Why is sorting pancakes NP hard?

Question

An article posted yesterday (http://www.i-programmer.info/news/112-theory/3280-pancake-flipping-is-hard-np-hard.html) references a new study released on Arxiv (http://arxiv.org/abs/1111.0434v1) with the following summary:

Pancake Flipping is the problem of sorting a stack of pancakes of different sizes (that is, a permutation), when the only allowed operation is to insert a spatula anywhere in the stack and to flip the pancakes above it (that is, to perform a prefix reversal). In the burnt variant, one side of each pancake is marked as burnt, and it is required to finish with all pancakes having the burnt side down. Computing the optimal scenario for any stack of pancakes and determining the worst-case stack for any stack size have been challenges over more than three decades. Beyond being an intriguing combinatorial problem in itself, it also yields applications, e.g. in parallel computing and computational biology. In this paper, we show that the Pancake Flipping problem, in its original (unburnt) variant, is NP-hard, thus answering the long-standing question of its computational complexity.

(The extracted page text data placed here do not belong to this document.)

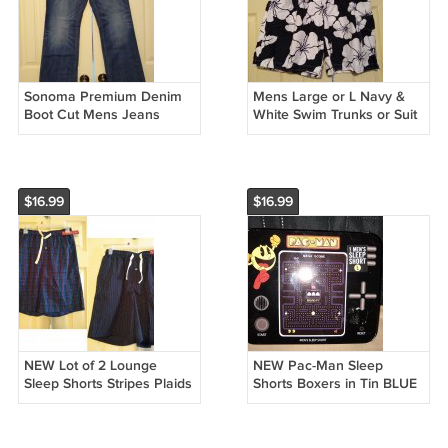
Sonoma Premium Denim
Mens Large or L Navy &
Boot Cut Mens Jeans
White Swim Trunks or Suit
Teens Boys Blue 30 x 30
by Sonoma Brand NEW
NEW
$16.99
$16.99
NEW Lot of 2 Lounge
NEW Pac-Man Sleep
Sleep Shorts Stripes Plaids
Shorts Boxers in Tin BLUE
100% Cotton by Merona
Boxer PacMan Ghosts
Size Small S
Blinky Pinky Small S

The premise is that we don't even know the upper bound maximum for number of flips for a stack any larger than $19$. The instant I read this, I had the solution, and I want you to tell me why I am wrong.

The maximum number of flips for any stack is $2 \times$(number of items $- 1$), and it is a supremely trivial algorithm to implement.

The process is only a single one-or-two-flip step repeated until completion:

• Division point is directly beneath the largest unsorted pancake (unless its on top)
• Flip one brings it to the top (unless its on top)
• Division point #$2$ is directly above the largest properly sorted pancake
• Flip two properly sorts another pancake

From the PDF:

Figure $1$: Examples of efficient flips. Sequence $5$; $2$; $3$; $1$; $4$ is efficiently sortable (in four flips), but $5$; $2$; $3$; $4$; $1$ is not.

I beg to differ...
$52314$. The steps with this approach are: $41325, 23145, 32145, 12345$.
$52341$. The steps with this approach are: $14325, 41325, 23145, 32145, 12345.$
Are they really saying that $4$ is efficient but $5$ is not?

Answer 1

They are saying exactly that - it's easy to see that any stack can be flipped in $2n-1$ flips as you point out, but the question is, what's the precise bound? It does have to be roughly linear by a counting argument ($k$ flips can only bring about $O(n^k)$ configurations and there are $n!\approx n^ne^{-n}$ configurations of $n$ pancakes), but getting the precise constant on the linear term is harder than it appears. The Wikipedia page suggests that the constant is between $15/14$ and $18/11$, better than your naive $2n$ approach.

It's almost more surprising that the problem has been open this long - for instance, many efficiently-solvable puzzles such as the $15$ puzzle have 'easy' solutions but hard bounds on finding optimal solutions. Finding optimal configurations is often hard, and it's not surprising that it's hard here.